A PyTorch-based implementation of Spectral Gating, an algorithm for denoising audio signals
Project description
TorchSpectralGating
The TorchSpectralGate package (@v0.1.1-beta | 4aeeb92) has now been integrated into .
TorchSpectralGate is a PyTorch-based implementation of Spectral Gating, an algorithm for denoising audio signals. It is designed to inherit from the nn.Module class, which allows it to be used either as a standalone module or as part of a larger neural network architecture.
The algorithm was originally proposed by Sainburg et al [1] and was previously implemented in a GitHub repository [2]. The current implementation was developed in PyTorch to improve computational efficiency and reduce run time.

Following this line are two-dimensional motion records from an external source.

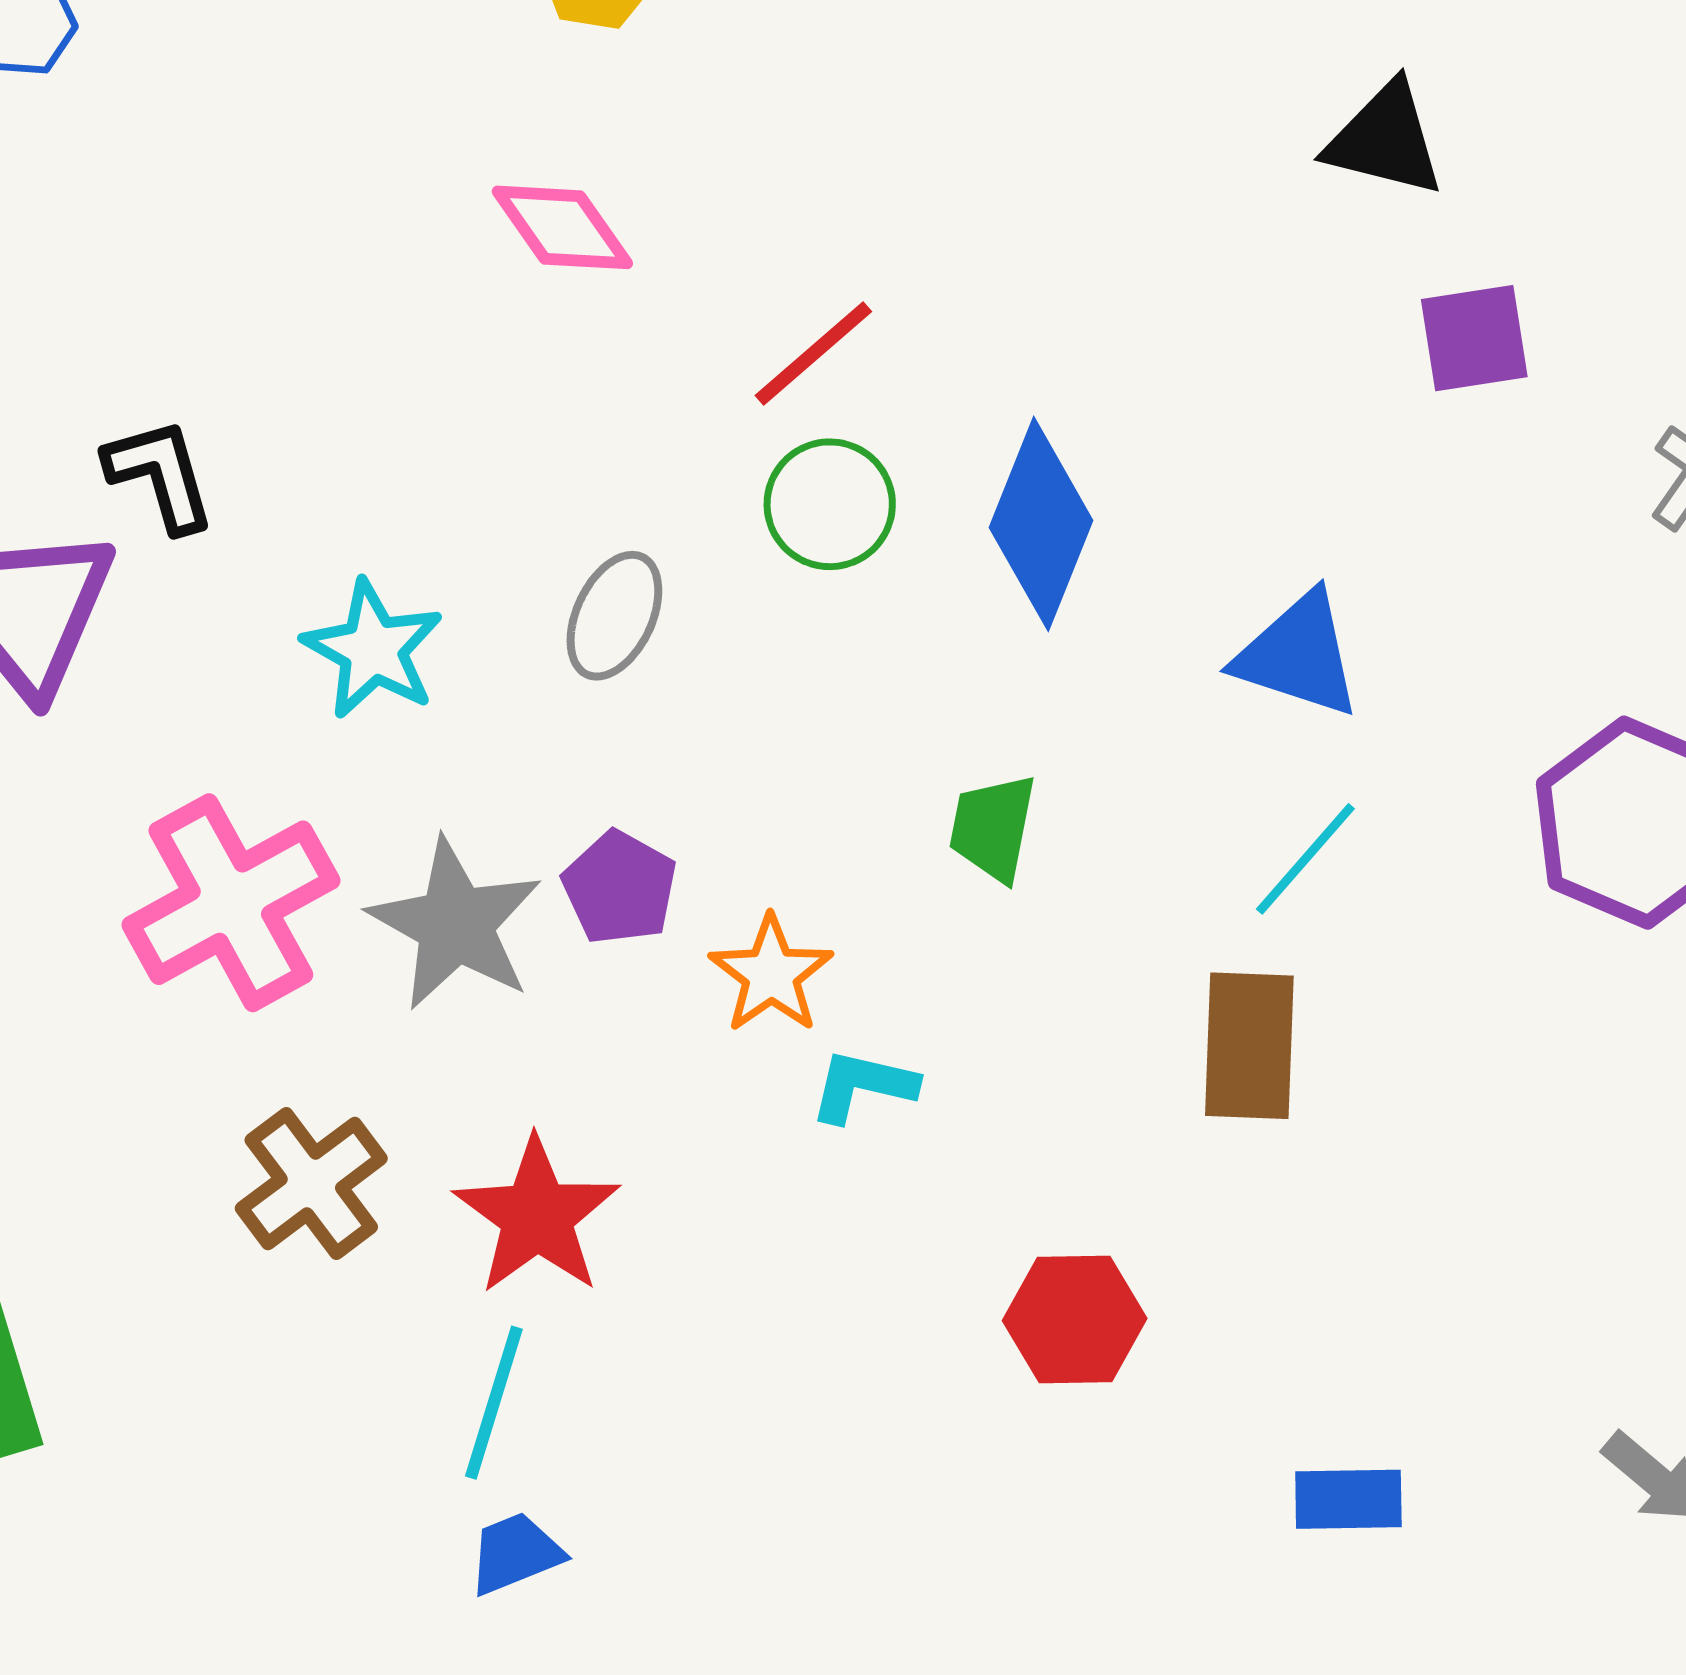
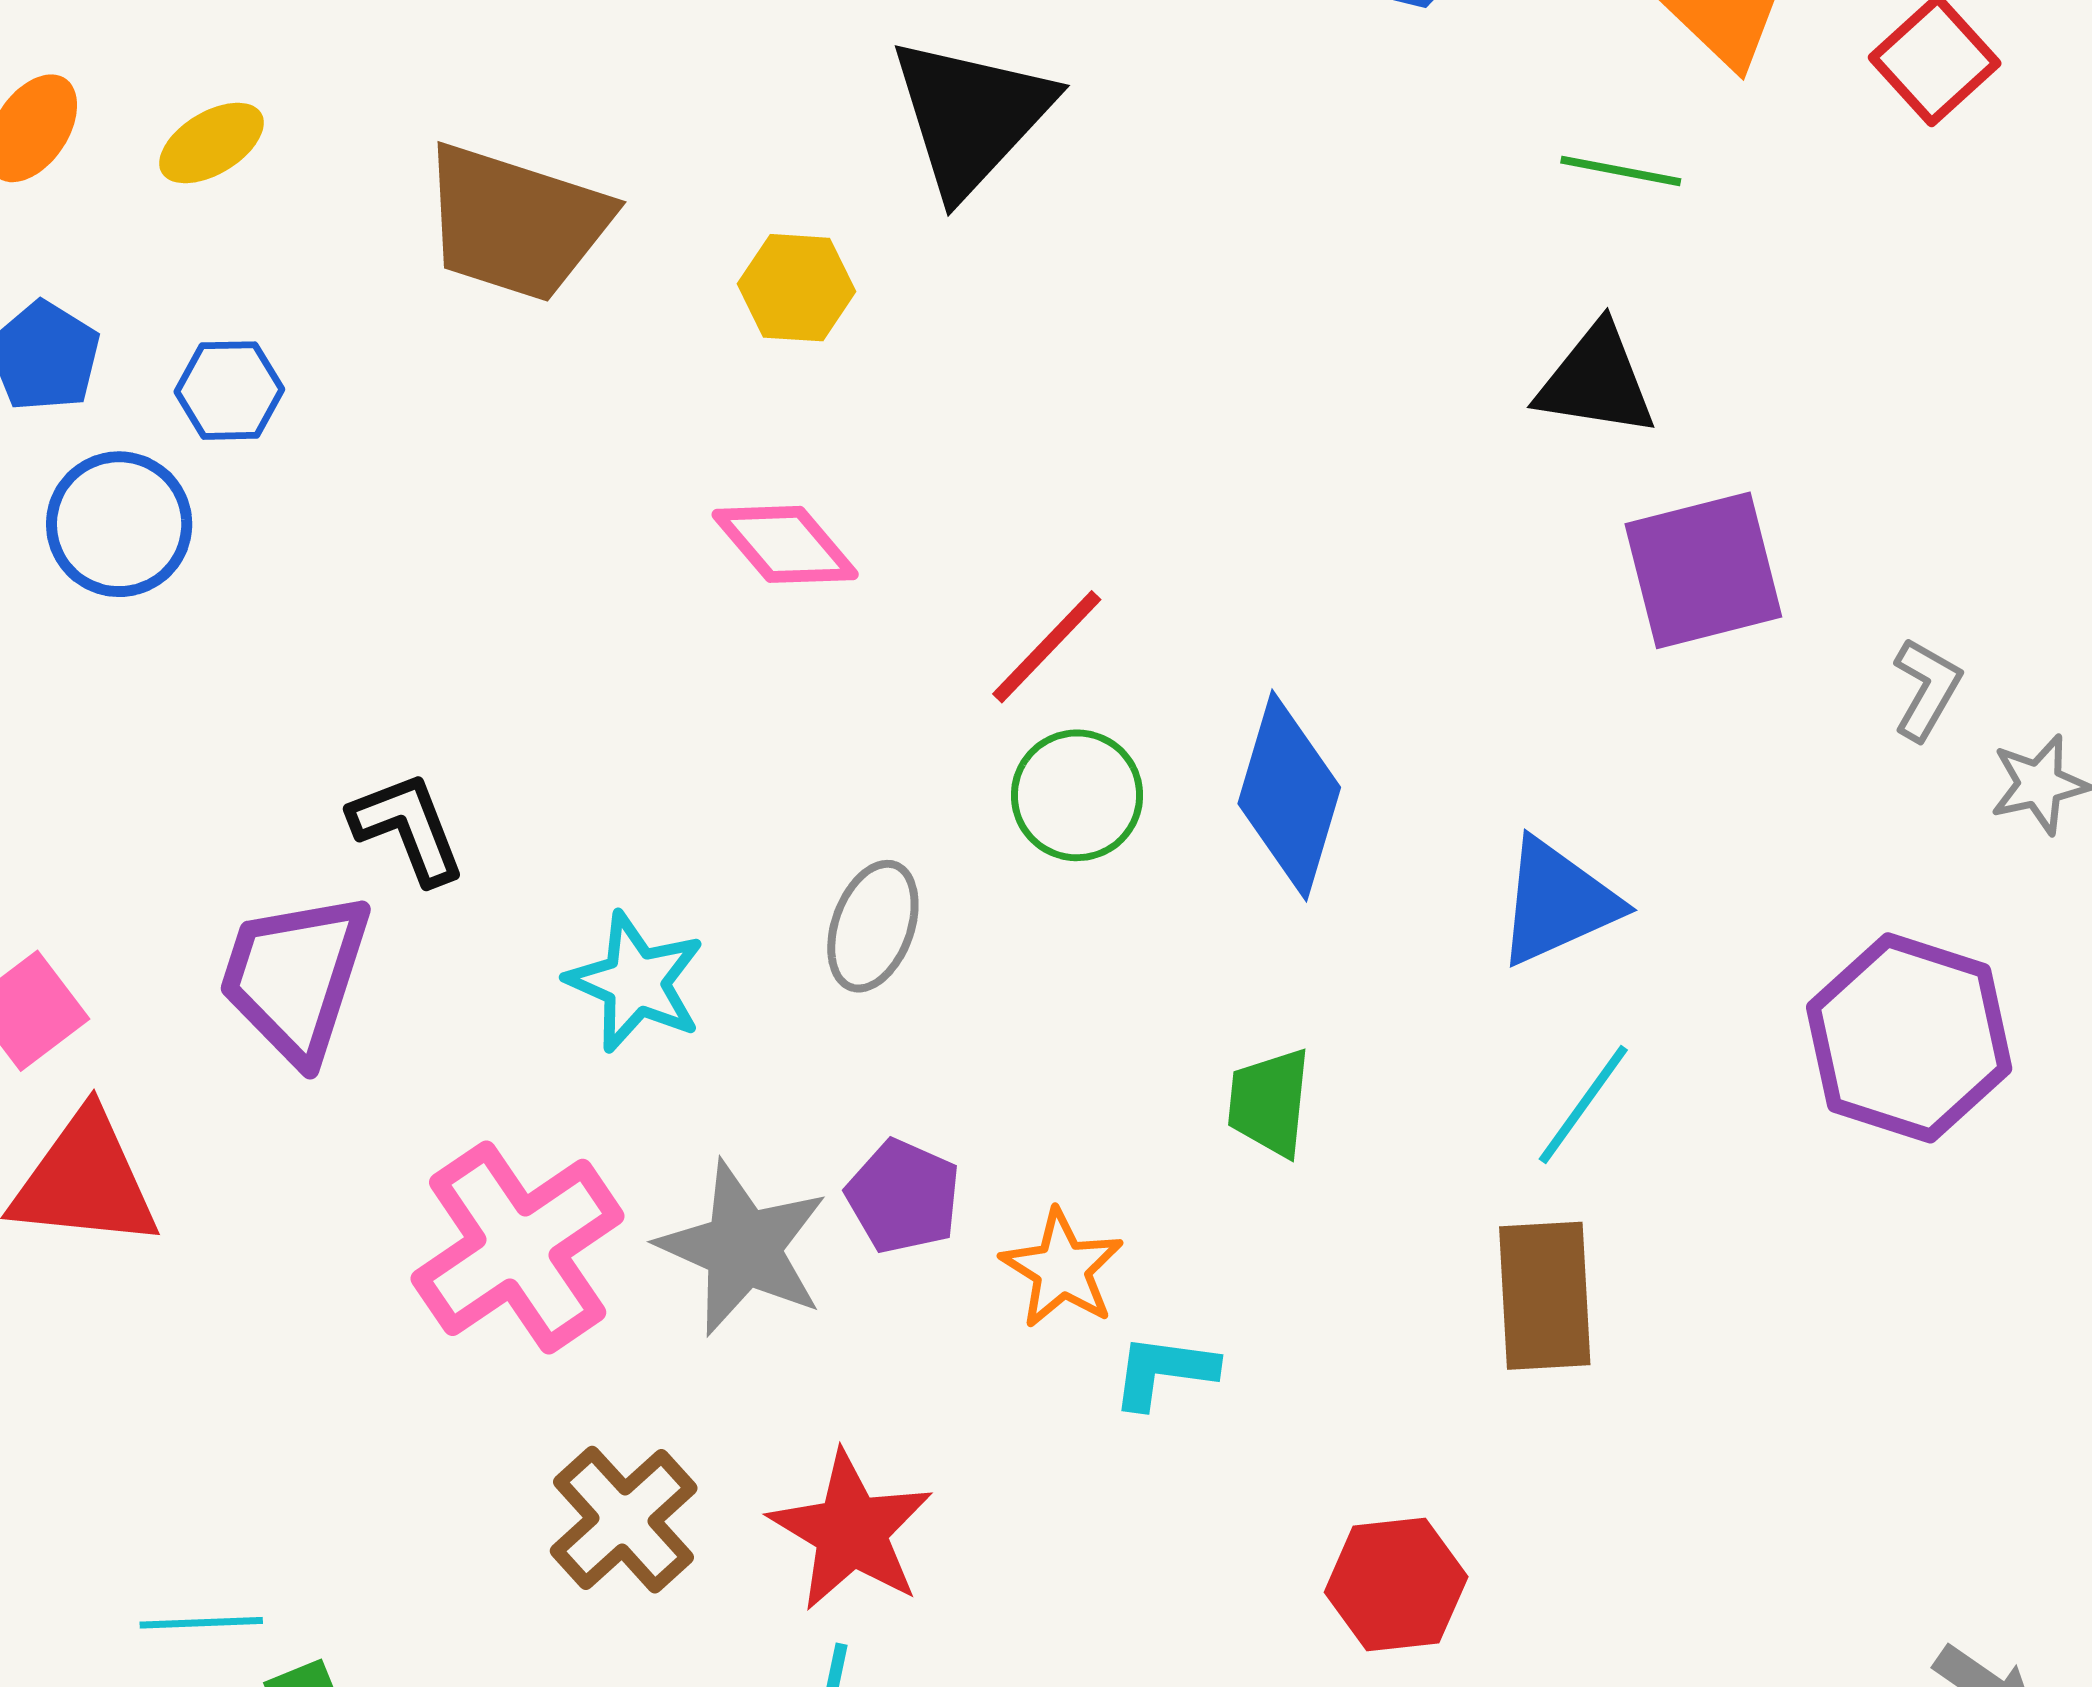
purple square: (1474, 338) -> (1703, 570), size x1.4
blue triangle: (1298, 655) -> (1557, 902), turned -37

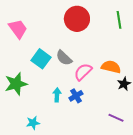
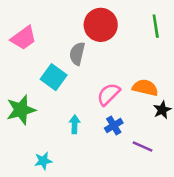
pink trapezoid: (18, 29) -> (24, 38), turned 90
gray semicircle: (64, 58) -> (77, 54), moved, turned 60
blue cross: (76, 96) -> (114, 126), moved
purple line: (116, 118) -> (143, 146), moved

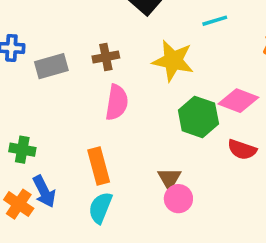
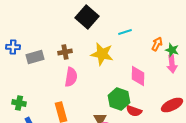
pink diamond: (238, 101) -> (138, 76), turned 70
green hexagon: (198, 117) -> (119, 99), moved
red semicircle: (242, 150) -> (134, 111), moved

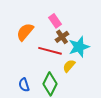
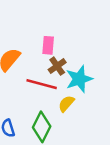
pink rectangle: (55, 21) -> (48, 45), turned 40

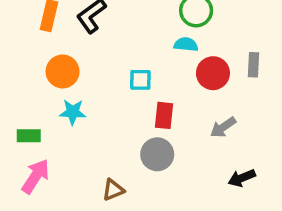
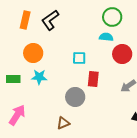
green rectangle: (29, 136) -> (13, 79), moved
gray circle: (157, 154) -> (75, 97), moved

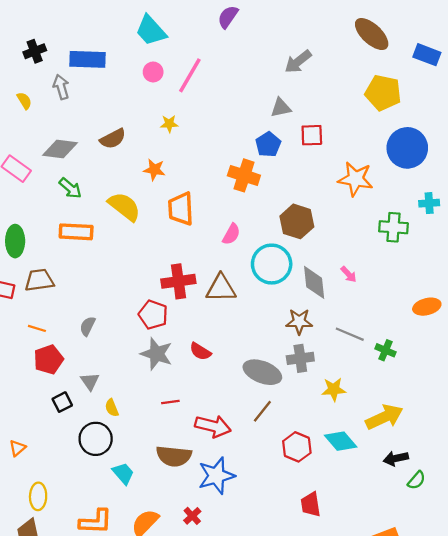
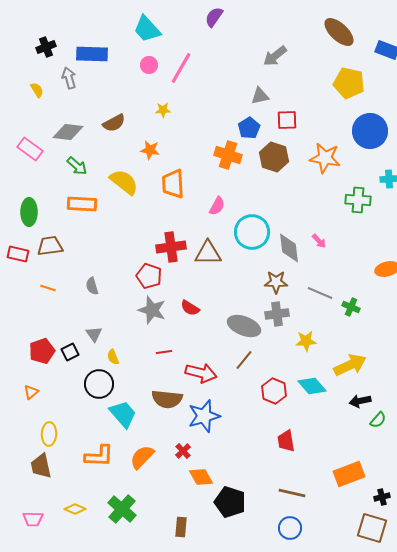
brown hexagon: (297, 221) -> (274, 157), moved
gray semicircle: (88, 326) -> (92, 286), turned -42
red pentagon: (48, 360) -> (42, 351), moved
cyan trapezoid: (123, 473) -> (123, 414), size x1.4

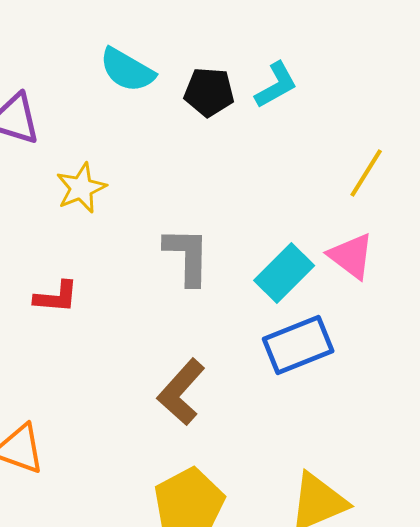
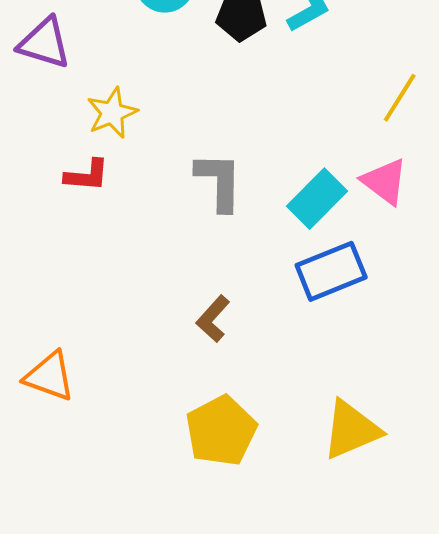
red L-shape: (56, 297) -> (87, 175), moved
brown L-shape: (181, 392) -> (213, 319), size x0.7

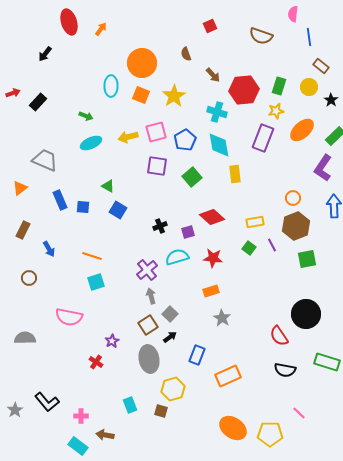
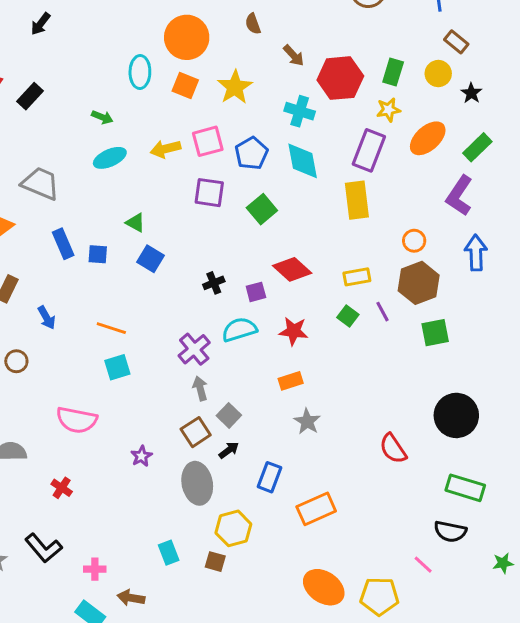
yellow rectangle: (235, 174) -> (357, 200), moved, size x1.4
black circle: (306, 314) -> (456, 415), moved
red cross: (96, 362) -> (62, 488), moved
black semicircle: (285, 370) -> (450, 531), moved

[1] Sainburg, Tim, and Timothy Q. Gentner. “Toward a Computational Neuroethology of Vocal Communication: From Bioacoustics to Neurophysiology, Emerging Tools and Future Directions.” Frontiers in Behavioral Neuroscience, vol. 15, 2021. Frontiers, https://www.frontiersin.org/articles/10.3389/fnbeh.2021.811737.
[2] Sainburg, T. (2019). noise-reduction. GitHub. Retrieved from https://github.com/timsainb/noisereduce.
Installation
pip install torchgating
Environment
Tested on:
Python 3.10
matplotlib==3.7.1
numpy==1.24.2
soundfile==0.11.0
torch==2.0.0.dev20221210+cu117
Please note that TorchSpectralGating may work on other versions of the above dependencies, but these are the versions that were tested.
TorchGating Class
Class for performing parallel spectral gating.
Usage
import torch
from torchgating import TorchGating as TG
device = torch.device("cuda") if torch.cuda.is_available() else torch.device("cpu")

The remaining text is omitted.